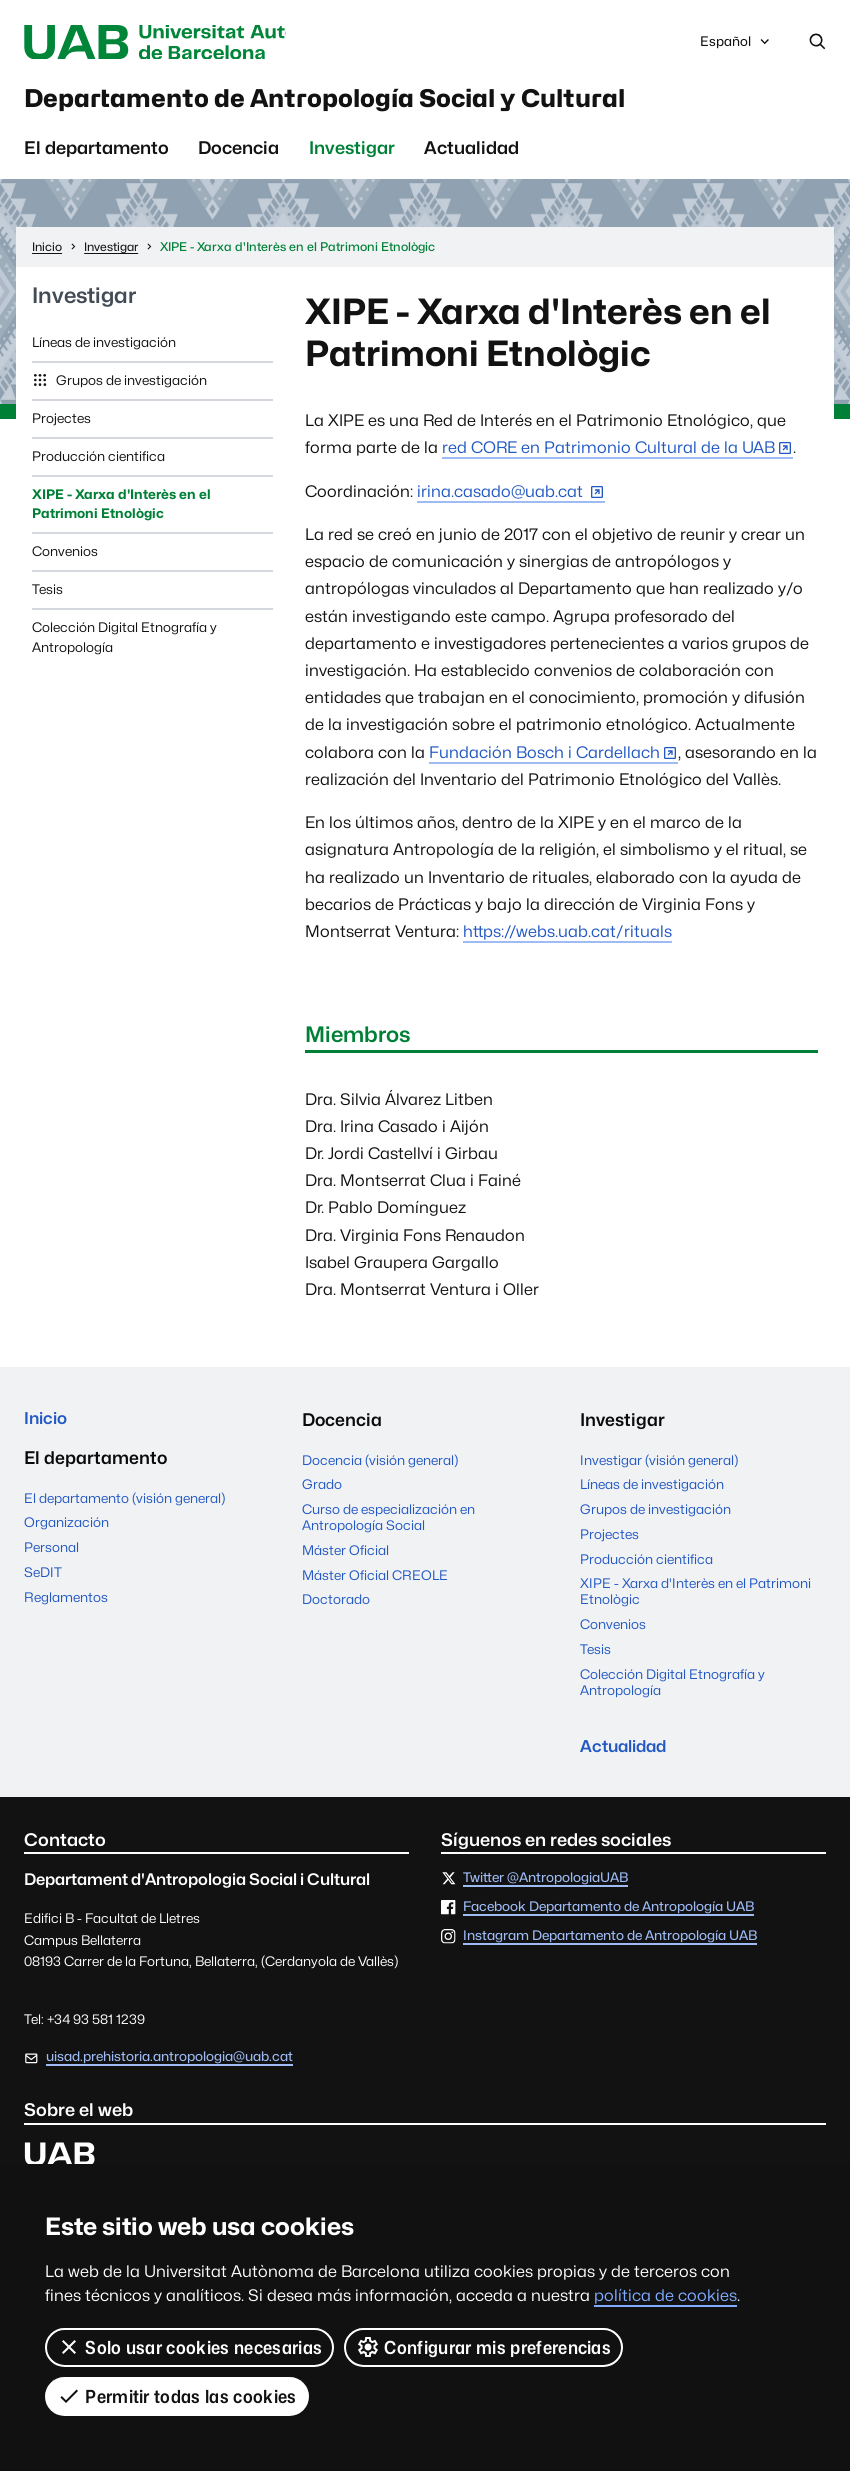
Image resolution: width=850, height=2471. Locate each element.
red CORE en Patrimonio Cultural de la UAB (608, 455)
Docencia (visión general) (380, 1467)
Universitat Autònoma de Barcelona (192, 42)
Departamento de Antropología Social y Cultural (377, 103)
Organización (66, 1532)
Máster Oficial (345, 1557)
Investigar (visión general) (659, 1467)
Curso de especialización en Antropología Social (388, 1525)
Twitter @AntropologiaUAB (545, 1888)
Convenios (65, 559)
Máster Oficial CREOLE (375, 1582)
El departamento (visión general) (124, 1508)
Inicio (47, 1426)
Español (736, 47)
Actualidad (471, 155)
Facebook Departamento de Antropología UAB (608, 1917)
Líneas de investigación (104, 349)
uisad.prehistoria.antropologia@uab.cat (169, 2066)
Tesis (47, 597)
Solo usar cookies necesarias (189, 2347)
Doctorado (336, 1607)
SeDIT (43, 1582)
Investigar (352, 155)
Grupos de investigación (130, 387)
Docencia (238, 155)
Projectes (61, 425)
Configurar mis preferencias (483, 2347)
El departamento (96, 155)
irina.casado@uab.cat (502, 498)
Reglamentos (66, 1607)
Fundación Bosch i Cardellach (544, 759)
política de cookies (665, 2295)
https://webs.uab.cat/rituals (567, 938)
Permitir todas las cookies (177, 2396)
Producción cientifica (98, 463)
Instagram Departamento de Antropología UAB (610, 1946)
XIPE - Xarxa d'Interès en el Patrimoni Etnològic (121, 511)
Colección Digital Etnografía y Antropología (124, 645)
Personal (51, 1557)
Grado (322, 1492)
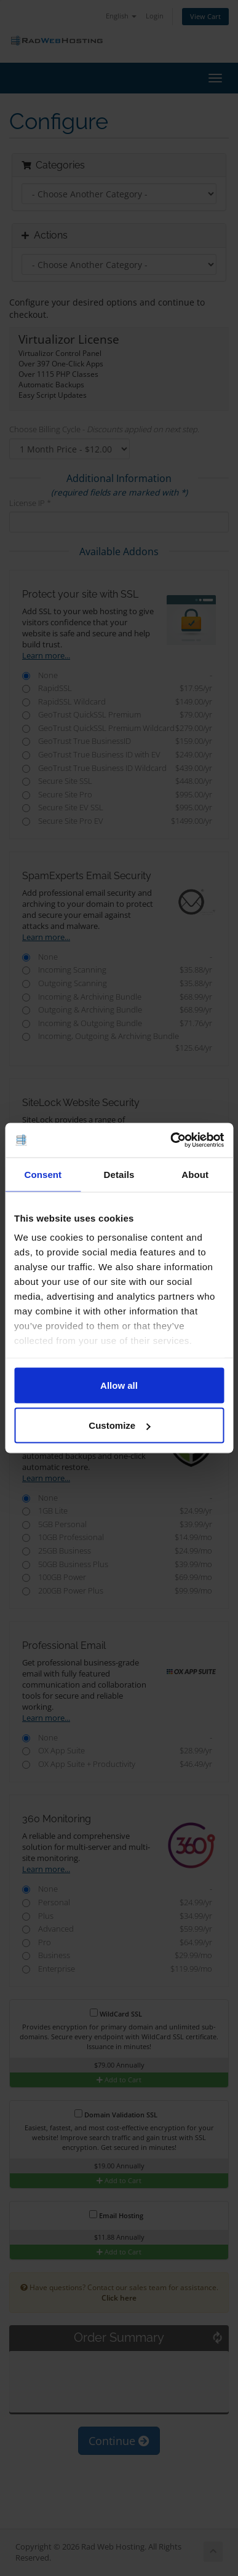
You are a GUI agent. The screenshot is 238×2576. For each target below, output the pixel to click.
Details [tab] (119, 1174)
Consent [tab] (42, 1174)
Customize (119, 1425)
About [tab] (194, 1174)
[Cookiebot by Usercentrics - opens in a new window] (170, 1140)
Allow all (119, 1385)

**What you need to do:**
Over the whole listing above, how many lines contain the string "Antropología"? The answer is that number alone.

**Task answer:**
5